Friday, 25 July 2014

Too Much of a Good Thing


I could be wrong, but I feel like Assassin’s Creed was the first game to start this unfortunate trend in mainstream gaming where a publisher will decide to make something a “franchise” before the first game has even been made. It’s why a critical and commercial flop like Homefront is getting a big budget sequel, and the overwhelming feeling towards Watch Dogs was that at least the next game in the franchise would probably be less rubbish. Despite being oft-maligned critically, the original Assassin’s Creed was seemingly planned to be a franchise and later installments did manage to fix many of the problems the first game had.

I quite liked the first Creed even in the face of near-universal scorn, and perhaps that’s why it’s one of the few franchises where I wanted to play the sequels. Despite generally being considered the better game, I was a little disappointed with Assassin’s Creed 2. The main criticism that Creed 1 faced was that it was repetitive: with comparatively small environments and only a handful of assassination missions, much of the game was centred around repeating tasks to gather intelligence about your next target. You’d sit on a bench listening in on people’s conversations, interrogate someone in the know or pay off informants by doing them favours, and you’d do all of these things dozens of times.

Using this information you’d find your target, discover guard patrols and potential escape routes and stitch everything together into one smooth in-and-out assassination. The sequel, alternatively, was so full of potential targets that there was no time for intel, instead relying on visually impressive set-pieces to make up for the lack of intelligent or engaging gameplay. Don’t get me wrong, I enjoyed Assassin’s Creed 2, but the original game had a tight focus, it knew exactly what it wanted to do and despite crumbling slightly under the weight of overambition it mostly achieved its goals.

The next games of the franchise was Assassin’s Creed: Brotherhood, which I liked more because despite still being a rollercoaster ride (a game that limits player agency in order to provide a tightly scripted experience) at least the game seemed more self-aware this time. If you’re going to be a rollercoaster, then at least give the player a few fun toys to play with as the scenery flies past. Being able to summon swarms of assassins to take out a particularly annoying guard was just about entertaining enough that the lack of depth never really felt like it made the game boring.

The core gameplay of running up to a dude and stabbing him remained as fun as ever, but with only one year between Creed 2 and Brotherhood I was feeling some shanking fatigue set in.

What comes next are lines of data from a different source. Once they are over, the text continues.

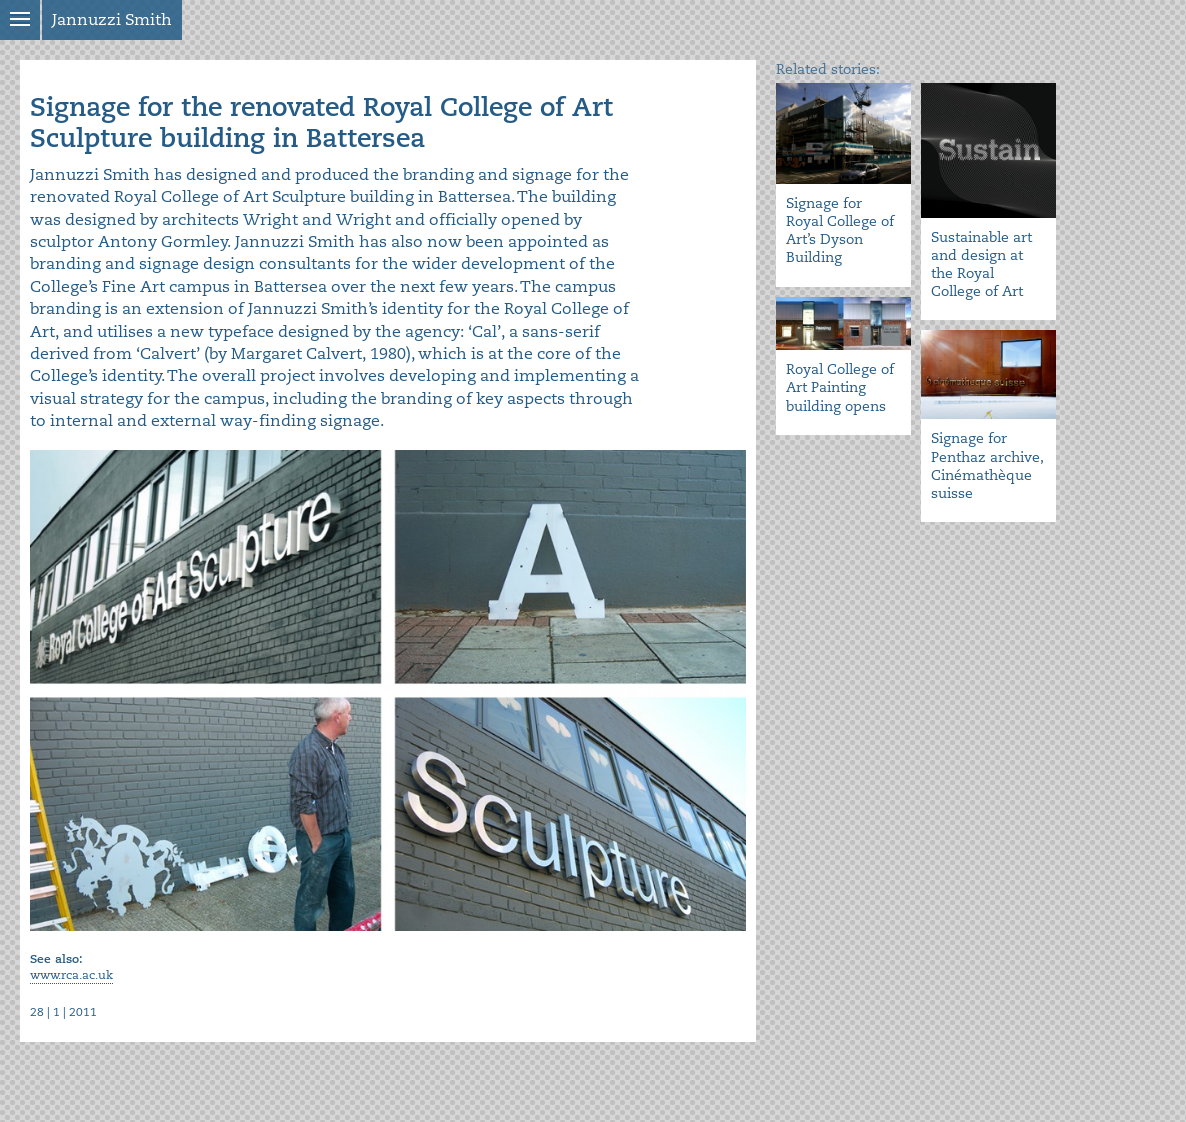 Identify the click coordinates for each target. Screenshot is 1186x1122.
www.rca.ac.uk (71, 975)
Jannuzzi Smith (112, 20)
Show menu (20, 20)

When Assassin’s Creed: Revelations came out I didn’t pick it up for a long time, and when I finally did play it I only got a couple of hours in before stopping. There was nothing wrong with the game, nothing about it that made it less fun than the previous games except that, well, it was doing the same thing. Assassin’s Creed 3 was supposedly a bit of a disappointment, but I’ve heard good things about 4. However I’m almost certainly never going to play those or any new entries in the series.

It was amazing to me how quickly I had gone from really enjoying a core set of mechanics to being utterly sick of them, and this is one of the problems with franchises. Since you don’t want to alienate people who liked the previous games, they almost never are willing to change the core gameplay, so they are stuck with adding more features and making the whole thing bigger and more unwieldy, as happened with Assassin’s Creed 2 versus the original, or change essentially nothing, like with the Modern Warfare series.

This is not a problem unique to games. When I was at university I started reading through all the Discworld novels in order, and despite loving Terry Pratchett’s writing I had to stop after Sourcery, the fifth book. I guess ultimately the solution is just, if you don’t like having the same experiences over and over again then buy different books and buy different games. It’s just a bit of a shame when you’re dumping out a large cross-game narrative that you’re actually quite invested in for reasons other than the narrative itself. Something like Mass Effect kept me interested enough over three games that I never got tired of it, perhaps by making its combat mechanics relatively sedate and unobtrusive, and I got to see the end of my own Shepard’s trilogy.

Maybe that should be the new rule of thumb, if you’re not going to make any significant alterations to the core experience then your story can’t be told over more than three games. Better yet, maybe make a lot more games which are just self contained stories, rather than stretching out the narrative to intentionally try and make players of the first games continue with the series. Otherwise, even the best beginnings will eventually turn into gaming’s equivalent of the Transformers movies.